Like the story of the two brothers, Samah and Jihad, who found themselves alone with their elderly grandparents after their father and mother were arrested for aiding an armed operation inside Israel. Or the story of the teachers who had to walk more than seven kilometers in a closed military zone to reach a besieged town and teach their students. Or the story of the owners of an apartment demolished by Israeli forces who were then forced to come together and rebuild.

Over the past few years, the Palestine Report has been a means of communication and connection to relay the message of so many people who have no other way of having their voices heard. Such was the story of the farmers of Qalqilya, whose livelihoods were swept away by rain floods last March, only compounding their suffering after the separation wall had been built across their fields. This story caught the attention of a donor organization which gave this issue a priority on their agenda.

One friend once asked me about an article about Nablus and about the chaos that had been governing it. When I asked him, he said a friend in the United States had told him. I was shocked that my friend in the US knew more about my own city than me. This friend had been following what was happening in the West Bank and Gaza through the Palestine Report.

The Palestine Report has been unique in that it covered the stories and news of many people, bringing them closer to those who are distant, portraying their suffering, their hardships and their homeland. It showed non-Arab readers that the Palestinians in the occupied territories are people with dreams, people who feel pain and joy because they too love life.

It is hard for me to say goodbye to the Palestine Report at a time when the Palestinians are in desperate need of arming themselves with tools, language and skills to tell their story to the world. This is what was said during an international symposium on the Palestinian media this month. It is clear that those in charge of the symposium and the presidency have not heard of this unique media outlet, to which we are forced to bid farewell. It seems they are uninterested in the fact that closing down Palestine Report means closing a very contemporary media window.
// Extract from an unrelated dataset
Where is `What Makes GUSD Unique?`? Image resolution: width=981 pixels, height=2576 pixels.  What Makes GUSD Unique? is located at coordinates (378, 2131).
Last but not least, I would like to thank Palestine Report because it allowed me and former colleague Jennifer Peterson to participate in the competition for the Natalie Prize for Journalism in November, 2004. Thank you, Palestine Report staff. - Atef Saad

This article was first published on 28 September 2005 in Palestine Report Online, a project of the Jerusalem Media and Communications Center in Jerusalem, and is reprinted with permission. Palestine Report Online is a continuation of the print Palestine Report, which was established over twelve years ago as a means of informing English-speakers about Palestinians and their daily lives in the context of the ongoing Israeli-Palestinian conflict.